(Data entries)
---------------

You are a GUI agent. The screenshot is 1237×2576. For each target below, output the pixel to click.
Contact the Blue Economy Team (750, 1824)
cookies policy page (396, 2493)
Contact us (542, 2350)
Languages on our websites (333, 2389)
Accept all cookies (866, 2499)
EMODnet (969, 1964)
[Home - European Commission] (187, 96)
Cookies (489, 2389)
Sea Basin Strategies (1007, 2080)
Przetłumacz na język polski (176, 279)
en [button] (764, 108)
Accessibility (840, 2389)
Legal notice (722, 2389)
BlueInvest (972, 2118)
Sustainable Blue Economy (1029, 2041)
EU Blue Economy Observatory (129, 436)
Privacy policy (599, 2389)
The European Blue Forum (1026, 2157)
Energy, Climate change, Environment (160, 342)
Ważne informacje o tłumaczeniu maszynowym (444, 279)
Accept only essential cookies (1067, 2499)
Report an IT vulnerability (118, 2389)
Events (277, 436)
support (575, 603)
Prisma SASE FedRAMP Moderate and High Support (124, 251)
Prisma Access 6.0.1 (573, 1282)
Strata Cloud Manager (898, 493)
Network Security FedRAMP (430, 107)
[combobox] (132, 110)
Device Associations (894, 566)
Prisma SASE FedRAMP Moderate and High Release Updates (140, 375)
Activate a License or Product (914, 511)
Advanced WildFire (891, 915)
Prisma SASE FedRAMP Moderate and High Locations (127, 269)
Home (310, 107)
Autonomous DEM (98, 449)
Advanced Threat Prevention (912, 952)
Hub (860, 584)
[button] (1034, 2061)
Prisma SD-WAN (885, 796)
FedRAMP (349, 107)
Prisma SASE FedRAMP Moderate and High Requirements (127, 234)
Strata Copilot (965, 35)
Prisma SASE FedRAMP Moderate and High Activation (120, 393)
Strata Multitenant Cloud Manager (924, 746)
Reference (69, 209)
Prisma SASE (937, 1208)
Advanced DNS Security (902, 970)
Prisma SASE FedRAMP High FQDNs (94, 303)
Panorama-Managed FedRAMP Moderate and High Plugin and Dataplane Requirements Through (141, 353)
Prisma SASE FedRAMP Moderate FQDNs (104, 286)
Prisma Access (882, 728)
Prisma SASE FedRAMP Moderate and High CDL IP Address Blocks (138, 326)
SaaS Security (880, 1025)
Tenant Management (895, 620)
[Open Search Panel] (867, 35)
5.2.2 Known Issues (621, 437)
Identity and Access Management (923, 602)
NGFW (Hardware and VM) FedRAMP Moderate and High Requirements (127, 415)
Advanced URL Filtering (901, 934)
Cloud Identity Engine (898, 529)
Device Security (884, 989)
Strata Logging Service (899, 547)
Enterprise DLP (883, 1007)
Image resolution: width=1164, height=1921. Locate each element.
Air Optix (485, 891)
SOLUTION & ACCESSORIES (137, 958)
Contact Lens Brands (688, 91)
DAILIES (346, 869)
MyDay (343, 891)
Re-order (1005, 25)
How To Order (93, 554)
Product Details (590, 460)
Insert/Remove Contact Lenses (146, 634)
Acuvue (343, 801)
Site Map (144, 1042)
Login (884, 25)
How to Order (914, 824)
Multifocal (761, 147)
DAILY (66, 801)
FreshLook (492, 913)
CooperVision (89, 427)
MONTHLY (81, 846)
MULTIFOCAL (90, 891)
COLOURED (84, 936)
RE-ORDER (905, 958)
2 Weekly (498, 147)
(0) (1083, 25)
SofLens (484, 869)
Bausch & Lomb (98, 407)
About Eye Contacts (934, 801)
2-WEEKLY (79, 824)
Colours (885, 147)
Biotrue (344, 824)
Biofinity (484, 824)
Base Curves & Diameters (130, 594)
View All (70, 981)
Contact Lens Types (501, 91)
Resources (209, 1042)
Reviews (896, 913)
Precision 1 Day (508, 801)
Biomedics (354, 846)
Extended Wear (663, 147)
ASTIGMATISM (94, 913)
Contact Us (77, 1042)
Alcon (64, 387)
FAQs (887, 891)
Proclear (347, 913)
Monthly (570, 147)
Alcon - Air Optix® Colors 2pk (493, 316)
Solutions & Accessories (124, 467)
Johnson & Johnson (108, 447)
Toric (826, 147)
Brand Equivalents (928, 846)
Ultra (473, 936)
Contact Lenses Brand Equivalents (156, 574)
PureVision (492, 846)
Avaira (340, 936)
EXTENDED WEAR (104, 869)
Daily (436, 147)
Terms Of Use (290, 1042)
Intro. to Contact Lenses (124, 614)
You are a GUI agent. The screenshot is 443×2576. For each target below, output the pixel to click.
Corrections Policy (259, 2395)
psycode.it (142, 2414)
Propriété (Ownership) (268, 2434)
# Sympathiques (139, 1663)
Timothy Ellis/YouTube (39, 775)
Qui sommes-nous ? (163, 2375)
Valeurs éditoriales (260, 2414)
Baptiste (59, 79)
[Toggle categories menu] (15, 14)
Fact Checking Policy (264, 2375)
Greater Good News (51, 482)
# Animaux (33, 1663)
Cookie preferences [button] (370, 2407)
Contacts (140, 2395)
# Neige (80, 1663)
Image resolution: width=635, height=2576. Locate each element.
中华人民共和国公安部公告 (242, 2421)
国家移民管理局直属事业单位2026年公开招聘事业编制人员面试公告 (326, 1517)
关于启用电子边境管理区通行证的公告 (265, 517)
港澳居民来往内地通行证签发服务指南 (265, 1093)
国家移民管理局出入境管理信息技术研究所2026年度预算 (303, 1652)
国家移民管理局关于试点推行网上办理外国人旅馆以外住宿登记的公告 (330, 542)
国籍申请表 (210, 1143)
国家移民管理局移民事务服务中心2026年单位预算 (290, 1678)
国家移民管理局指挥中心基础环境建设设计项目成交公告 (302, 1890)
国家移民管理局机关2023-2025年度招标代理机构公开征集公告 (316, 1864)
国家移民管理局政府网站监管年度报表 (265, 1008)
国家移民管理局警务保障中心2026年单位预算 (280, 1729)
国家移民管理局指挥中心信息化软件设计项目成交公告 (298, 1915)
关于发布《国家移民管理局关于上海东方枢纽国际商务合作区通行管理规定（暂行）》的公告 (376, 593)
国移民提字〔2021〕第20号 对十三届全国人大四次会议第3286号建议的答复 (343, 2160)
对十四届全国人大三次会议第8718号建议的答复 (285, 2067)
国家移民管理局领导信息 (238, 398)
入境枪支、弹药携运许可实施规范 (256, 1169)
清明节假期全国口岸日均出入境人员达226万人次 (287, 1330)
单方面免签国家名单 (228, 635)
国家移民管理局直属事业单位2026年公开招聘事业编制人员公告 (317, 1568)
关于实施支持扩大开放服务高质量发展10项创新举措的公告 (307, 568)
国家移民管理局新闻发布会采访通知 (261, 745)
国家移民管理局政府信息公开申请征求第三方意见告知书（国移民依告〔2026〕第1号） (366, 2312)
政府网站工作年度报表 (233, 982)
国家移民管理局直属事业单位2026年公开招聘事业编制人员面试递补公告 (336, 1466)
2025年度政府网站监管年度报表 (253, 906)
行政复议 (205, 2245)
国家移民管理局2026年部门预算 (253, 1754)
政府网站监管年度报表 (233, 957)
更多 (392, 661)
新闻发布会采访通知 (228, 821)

---------------

ASSIGNMENT
What you return must be the lines above that run from the line with "Cloud Identity Engine (898, 529)" to the line with "SOLUTION & ACCESSORIES (137, 958)", inclusive, each copied exactly.

RESULT FOR THIS TASK
Cloud Identity Engine (898, 529)
Device Security (884, 989)
Strata Logging Service (899, 547)
Enterprise DLP (883, 1007)
Image resolution: width=1164, height=1921. Locate each element.
Air Optix (485, 891)
SOLUTION & ACCESSORIES (137, 958)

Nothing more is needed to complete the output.